(ENTRIES SHOWN begins)
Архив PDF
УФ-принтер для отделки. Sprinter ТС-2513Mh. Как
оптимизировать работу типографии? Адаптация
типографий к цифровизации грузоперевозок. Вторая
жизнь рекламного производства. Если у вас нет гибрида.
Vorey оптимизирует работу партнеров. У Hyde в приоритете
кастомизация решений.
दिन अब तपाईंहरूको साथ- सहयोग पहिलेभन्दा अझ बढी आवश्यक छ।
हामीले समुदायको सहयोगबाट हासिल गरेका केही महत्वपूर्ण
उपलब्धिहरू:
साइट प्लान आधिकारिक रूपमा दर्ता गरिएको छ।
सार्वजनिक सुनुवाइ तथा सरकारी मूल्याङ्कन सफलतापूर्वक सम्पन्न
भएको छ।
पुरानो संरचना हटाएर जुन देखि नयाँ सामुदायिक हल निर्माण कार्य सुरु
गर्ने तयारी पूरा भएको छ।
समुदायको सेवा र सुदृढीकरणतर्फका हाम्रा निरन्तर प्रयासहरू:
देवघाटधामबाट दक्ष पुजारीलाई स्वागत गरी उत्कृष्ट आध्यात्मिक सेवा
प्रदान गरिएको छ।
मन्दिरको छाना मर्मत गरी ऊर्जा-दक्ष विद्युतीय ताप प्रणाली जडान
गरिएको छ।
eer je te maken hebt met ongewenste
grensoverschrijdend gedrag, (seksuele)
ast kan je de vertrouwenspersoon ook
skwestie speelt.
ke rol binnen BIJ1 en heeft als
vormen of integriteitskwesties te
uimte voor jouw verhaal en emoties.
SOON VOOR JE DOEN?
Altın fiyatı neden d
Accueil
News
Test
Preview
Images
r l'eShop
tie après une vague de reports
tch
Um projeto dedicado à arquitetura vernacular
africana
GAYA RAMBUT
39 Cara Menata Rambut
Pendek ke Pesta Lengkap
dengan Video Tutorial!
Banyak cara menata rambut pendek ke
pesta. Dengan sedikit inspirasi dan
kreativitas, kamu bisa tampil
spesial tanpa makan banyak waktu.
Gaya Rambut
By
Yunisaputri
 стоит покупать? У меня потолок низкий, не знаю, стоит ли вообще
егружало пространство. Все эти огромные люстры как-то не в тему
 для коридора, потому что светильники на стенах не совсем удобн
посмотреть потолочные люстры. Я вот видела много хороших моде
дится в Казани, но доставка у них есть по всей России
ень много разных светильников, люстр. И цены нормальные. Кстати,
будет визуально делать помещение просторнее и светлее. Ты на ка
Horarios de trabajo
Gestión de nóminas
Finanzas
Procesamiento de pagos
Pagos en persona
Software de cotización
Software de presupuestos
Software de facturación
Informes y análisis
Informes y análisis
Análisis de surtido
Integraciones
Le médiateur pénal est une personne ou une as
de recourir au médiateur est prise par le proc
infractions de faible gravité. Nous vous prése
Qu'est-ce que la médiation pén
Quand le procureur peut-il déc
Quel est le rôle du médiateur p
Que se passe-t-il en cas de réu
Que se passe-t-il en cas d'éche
(ENTRIES SHOWN ends)
== REQUIREMENT ==
Transcribe the material above in its entirety, precisely as written.

== RESPONSE TO THE EXERCISE ==
Архив PDF
УФ-принтер для отделки. Sprinter ТС-2513Mh. Как
оптимизировать работу типографии? Адаптация
типографий к цифровизации грузоперевозок. Вторая
жизнь рекламного производства. Если у вас нет гибрида.
Vorey оптимизирует работу партнеров. У Hyde в приоритете
кастомизация решений.
दिन अब तपाईंहरूको साथ- सहयोग पहिलेभन्दा अझ बढी आवश्यक छ।
हामीले समुदायको सहयोगबाट हासिल गरेका केही महत्वपूर्ण
उपलब्धिहरू:
साइट प्लान आधिकारिक रूपमा दर्ता गरिएको छ।
सार्वजनिक सुनुवाइ तथा सरकारी मूल्याङ्कन सफलतापूर्वक सम्पन्न
भएको छ।
पुरानो संरचना हटाएर जुन देखि नयाँ सामुदायिक हल निर्माण कार्य सुरु
गर्ने तयारी पूरा भएको छ।
समुदायको सेवा र सुदृढीकरणतर्फका हाम्रा निरन्तर प्रयासहरू:
देवघाटधामबाट दक्ष पुजारीलाई स्वागत गरी उत्कृष्ट आध्यात्मिक सेवा
प्रदान गरिएको छ।
मन्दिरको छाना मर्मत गरी ऊर्जा-दक्ष विद्युतीय ताप प्रणाली जडान
गरिएको छ।
eer je te maken hebt met ongewenste
grensoverschrijdend gedrag, (seksuele)
ast kan je de vertrouwenspersoon ook
skwestie speelt.
ke rol binnen BIJ1 en heeft als
vormen of integriteitskwesties te
uimte voor jouw verhaal en emoties.
SOON VOOR JE DOEN?
Altın fiyatı neden d
Accueil
News
Test
Preview
Images
r l'eShop
tie après une vague de reports
tch
Um projeto dedicado à arquitetura vernacular
africana
GAYA RAMBUT
39 Cara Menata Rambut
Pendek ke Pesta Lengkap
dengan Video Tutorial!
Banyak cara menata rambut pendek ke
pesta. Dengan sedikit inspirasi dan
kreativitas, kamu bisa tampil
spesial tanpa makan banyak waktu.
Gaya Rambut
By
Yunisaputri
 стоит покупать? У меня потолок низкий, не знаю, стоит ли вообще
егружало пространство. Все эти огромные люстры как-то не в тему
 для коридора, потому что светильники на стенах не совсем удобн
посмотреть потолочные люстры. Я вот видела много хороших моде
дится в Казани, но доставка у них есть по всей России
ень много разных светильников, люстр. И цены нормальные. Кстати,
будет визуально делать помещение просторнее и светлее. Ты на ка
Horarios de trabajo
Gestión de nóminas
Finanzas
Procesamiento de pagos
Pagos en persona
Software de cotización
Software de presupuestos
Software de facturación
Informes y análisis
Informes y análisis
Análisis de surtido
Integraciones
Le médiateur pénal est une personne ou une as
de recourir au médiateur est prise par le proc
infractions de faible gravité. Nous vous prése
Qu'est-ce que la médiation pén
Quand le procureur peut-il déc
Quel est le rôle du médiateur p
Que se passe-t-il en cas de réu
Que se passe-t-il en cas d'éche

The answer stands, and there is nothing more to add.